El tinnitus pulsátil: una señal específica
Hay un tinnitus particular que sí está fuertemente ligado a la presión: el pulsátil. Es un zumbido o latido que suena con el ritmo del corazón. A diferencia del tinnitus común, este sí puede ser de origen vascular.
Si escuchas tu propio pulso en un oído, no lo ignores. Es una de las pocas señales que tu cuerpo te da sobre presión alta sin tomar la presión. Lo correcto es:
- Medirte la presión inmediatamente.
- Consultar al otorrino para descartar otras causas vasculares (estenosis carotídea, malformaciones).
- Hacer audiometría con timpanograma.
Medicamentos para la presión y el oído
Algunos antihipertensivos pueden tener efectos sobre la audición. Los más asociados son los diuréticos de asa (furosemida, bumetanida) en dosis altas, especialmente combinados con otros ototóxicos como ciertos antibióticos. No es algo común en dosis terapéuticas habituales, pero si notas cambios auditivos tras empezar un medicamento nuevo, coméntalo al médico.

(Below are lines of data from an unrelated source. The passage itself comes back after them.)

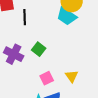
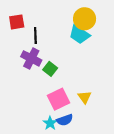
purple cross: (14, 54) -> (31, 58), moved
pink square: (47, 78) -> (58, 99), size x1.5

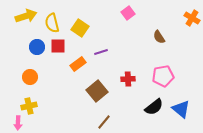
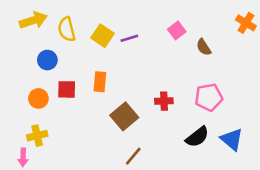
pink square: (128, 13) -> (177, 31), moved
red square: (58, 46) -> (67, 89), moved
purple line: (101, 52) -> (129, 38), moved
orange rectangle: (78, 64) -> (100, 82), turned -49

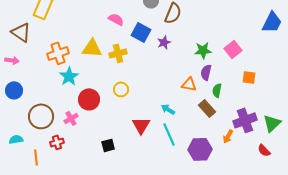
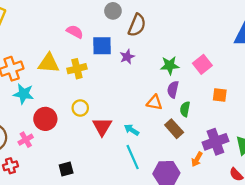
blue square: (141, 32) -> (102, 46), turned -30
cyan star: (69, 76) -> (24, 94), turned -30
red triangle: (141, 125) -> (102, 127), moved

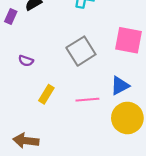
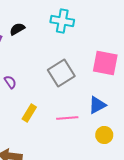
purple semicircle: (26, 61) -> (10, 82), turned -144
yellow circle: (127, 118) -> (104, 135), size x0.6

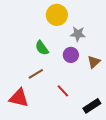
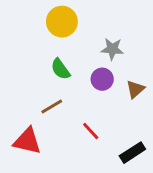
yellow circle: (57, 15) -> (62, 22), moved

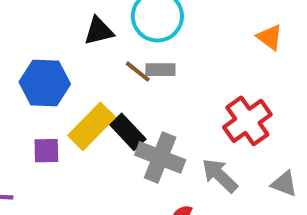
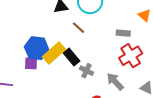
gray rectangle: (160, 70) -> (123, 33), moved
blue hexagon: (45, 83) -> (37, 48), moved
gray cross: (160, 157) -> (87, 71), size x0.6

Los betabloqueantes, IECA y ARA II son seguros para el oído en términos generales.
Qué hacer si tienes hipertensión
- Hazte audiometría al menos cada 2 años, una vez al año si llevas más de 5 años con hipertensión.
- Mantén la presión en rangos óptimos (por debajo de 130/80 según las guías actuales).
- Reduce sal, peso y alcohol. Es el trío que más mueve la aguja sin medicamentos.
- No fumes. La nicotina contrae los vasos pequeños y suma daño al que ya hace la hipertensión.
- Trata el estrés. La activación crónica del sistema simpático mantiene la presión alta y empeora el tinnitus.
¿Tratar la hipertensión recupera la audición?
Si la pérdida ya está instalada por daño coclear, no. Las células ciliadas no se regeneran. Pero detiene la progresión y reduce mucho el riesgo de empeoramiento. En casos de pérdida muy reciente (días o semanas) por un evento isquémico, hay protocolos con corticoides que a veces recuperan parte. Por eso ante cualquier pérdida súbita de audición, ve a urgencias el mismo día.
Resumen
Hipertensión y oído van más juntos de lo que parece. Si tienes presión alta:
- Mide tu presión todos los días si puedes, no solo en el control.
- Pide audiometría periódica.
- Si aparece tinnitus pulsátil o pérdida súbita, urgencias el mismo día.
- Los audífonos son la herramienta para la pérdida ya instalada; controlar la presión es lo que previene que empeore.